> [Exercise objective]
Print a faithful copy of the data below, word for word, with the pictures left out.

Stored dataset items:

----

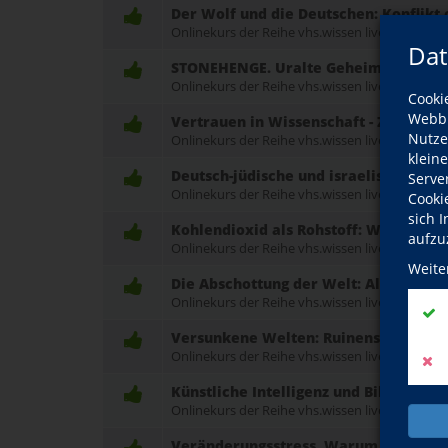
Der Wolf und die Deutschen: Konflikt
Onlinekurs der Reihe vhs.wissen live
Dat
STONEHENGE. Uralte Geheimnisse, ne
Onlinekurs der Reihe vhs.wissen live
Cooki
Webbr
Vertrauen in Wissenschaft - Zwischen
Nutze
Onlinekurs der Reihe vhs.wissen live
klein
Deutsch-jüdische und israelische Lite
Serve
Onlinekurs der Reihe vhs.wissen live
Cooki
sich 
Kohlendioxid als Rohstoff: Wie schlie
aufzu
Onlinekurs der Reihe vhs.wissen live
Weite
Die Abschottung der Welt: Als Juden 
Onlinekurs der Reihe vhs.wissen live
Versunkene Welten: Ruinenstädte in d
Onlinekurs der Reihe vhs.wissen live
Künstliche Intelligenz und Bildung – L
Onlinekurs der Reihe vhs.wissen live
Veränderungsstress. Warum tun sich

----

> [Answer section]
Der Wolf und die Deutschen: Konflikt
Onlinekurs der Reihe vhs.wissen live
Dat
STONEHENGE. Uralte Geheimnisse, ne
Onlinekurs der Reihe vhs.wissen live
Cooki
Webbr
Vertrauen in Wissenschaft - Zwischen
Nutze
Onlinekurs der Reihe vhs.wissen live
klein
Deutsch-jüdische und israelische Lite
Serve
Onlinekurs der Reihe vhs.wissen live
Cooki
sich 
Kohlendioxid als Rohstoff: Wie schlie
aufzu
Onlinekurs der Reihe vhs.wissen live
Weite
Die Abschottung der Welt: Als Juden 
Onlinekurs der Reihe vhs.wissen live
Versunkene Welten: Ruinenstädte in d
Onlinekurs der Reihe vhs.wissen live
Künstliche Intelligenz und Bildung – L
Onlinekurs der Reihe vhs.wissen live
Veränderungsstress. Warum tun sich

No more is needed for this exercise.